By Björn Jeffery, SvD Tech Brief. Published in Svenska Dagbladet on 18 February 2025.
Following SvD’s report that Scania is buying a factory from Northvolt, the next question immediately arises: who — or what — might buy the rest?
It was painted as a corporate empire in the green transition — before the first factory had even opened.
Northvolt rapidly launched operations in Sweden, Germany, Canada, and Poland. Joint ventures, so-called “joint ventures,” could be found in both Norway and Portugal. It looked ambitious and large-scale. The momentum behind Northvolt was enormous — and why not strike while the iron was hot?
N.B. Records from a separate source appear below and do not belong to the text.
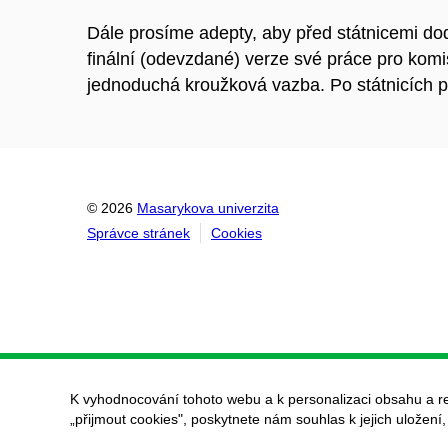
Dále prosíme adepty, aby před státnicemi doda
finální (odevzdané) verze své práce pro komi
jednoduchá kroužková vazba. Po státnicích p
© 2026
Masarykova univerzita
Správce stránek
Cookies
K vyhodnocování tohoto webu a k personalizaci obsahu a r
„přijmout cookies", poskytnete nám souhlas k jejich uložení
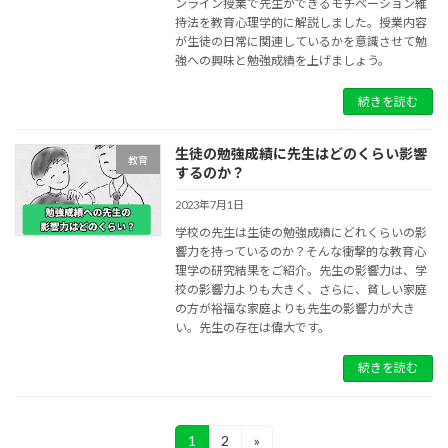
ンライン授業で先生ができるモチベーション維
持法を教育心理学的に解説しました。授業内容
が生徒の日常に関連しているかを意識させて勉
強への興味と勉強成績を上げましょう。
続きを読む
生徒の勉強成績に先生はどのくらい影響
教育
するのか？
2023年7月1日
学校の先生は生徒の勉強成績にどれくらいの影
響力を持っているのか？そんな衝撃的な教育心
理学の研究結果をご紹介。先生の影響力は、学
校の影響力よりも大きく、さらに、貧しい家庭
の方が裕福な家庭よりも先生の影響力が大き
い。先生の存在は偉大です。
続きを読む
投
1
2
»
固
固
Then came the crisis and the restructuring. The large corporate group with tentacles in different parts of the world may now instead become a liability. What type of buyer wants to deal with all these operations simultaneously? Especially when so few of them are functioning at their intended capacity.
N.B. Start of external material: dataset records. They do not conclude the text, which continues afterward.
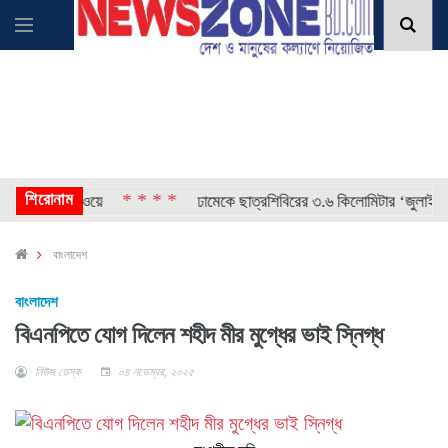
শিরোনাম
* * * *
াগ চাইল নরওয়ে
ঢামেকে ছাত্রশিবিরের ৩.৬ কিলোমিটার ‘জুলাই লিগ্যা
বাংলাদেশ
বাংলাদেশ
বিএনপিতে যোগ দিলেন শহীদ মীর মুগ্ধের ভাই স্নিগ্ধ
নিউজ ডেস্ক
০৪ নভেম্বর, ২০২৫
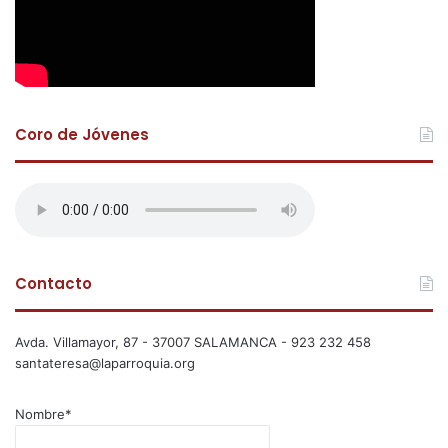
Coro de Jóvenes
Contacto
Avda. Villamayor, 87 - 37007 SALAMANCA - 923 232 458
santateresa@laparroquia.org
Nombre*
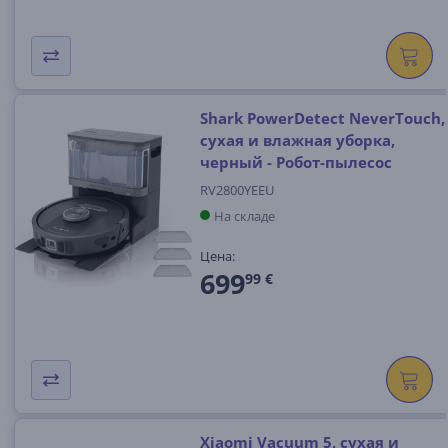
Shark PowerDetect NeverTouch,
сухая и влажная уборка,
черный - Робот-пылесос
RV2800YEEU
На складе
Цена:
699
99 €
Xiaomi Vacuum 5, сухая и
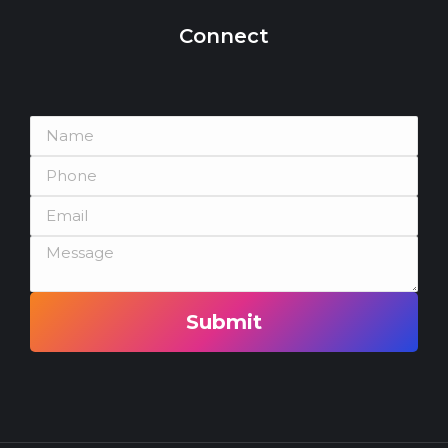
Connect
Submit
Scania is now acquiring a factory in Poland, according to SvD, for a fraction of the roughly 1.6 billion kronor invested there. That solution — applied on a broad front — is looking increasingly like a realistic path forward. It appears that no white knight is coming to lift Northvolt out of its restructuring in one piece.
In other words: a large Northvolt could end up becoming many small ones.
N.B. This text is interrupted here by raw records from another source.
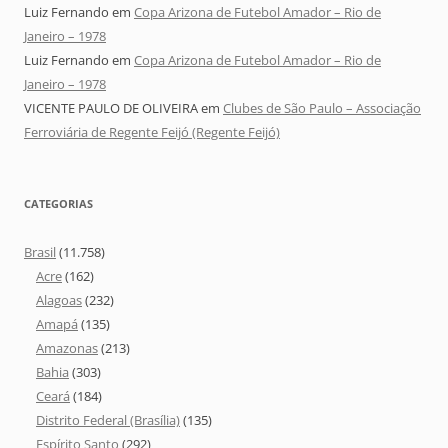
Luiz Fernando
em
Copa Arizona de Futebol Amador – Rio de
Janeiro – 1978
Luiz Fernando
em
Copa Arizona de Futebol Amador – Rio de
Janeiro – 1978
VICENTE PAULO DE OLIVEIRA
em
Clubes de São Paulo – Associação
Ferroviária de Regente Feijó (Regente Feijó)
CATEGORIAS
Brasil
(11.758)
Acre
(162)
Alagoas
(232)
Amapá
(135)
Amazonas
(213)
Bahia
(303)
Ceará
(184)
Distrito Federal (Brasília)
(135)
Espírito Santo
(292)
Finding major shareholders willing to step in and take on greater responsibility has been a challenge for Northvolt throughout the crisis. Before the restructuring, Volkswagen was the single largest shareholder with around 22 percent of the shares. But the German automotive giant had its own problems to work through before a rescue of Northvolt could receive sufficient focus.
In December, Volkswagen agreed with German trade unions not to close the factories it had previously announced it would, but 35,000 jobs will still disappear by 2030 — a saving of 168 billion kronor. In such circumstances, prioritising further money to save Northvolt was not possible.
Being a part-owner of something is also not the same as wanting to run the entire operation. For Volkswagen to be a good customer and place purchase orders as a form of guarantee is one thing. Being a permanent industrial owner of a half-finished production facility making battery cells and systems is quite another.
Northvolt may now be broken apart by individual industrial players, financial consortia, or suppliers and industry peers who see an opportunity to turn the operations around.
The three tracks — which can proceed in parallel — look like this:
The first is industrial players, exactly like Scania. They are often already parties to the process, have been following Northvolt for a long time, and know what they need and what they don’t. If they can secure part of their supply chain cheaply, it could be an attractive option. Another example following the same track is Volvo Cars, which in January bought out Northvolt from the joint venture Novo Energy in Gothenburg. And like Scania, it would not be inconceivable for truck manufacturer AB Volvo to be interested.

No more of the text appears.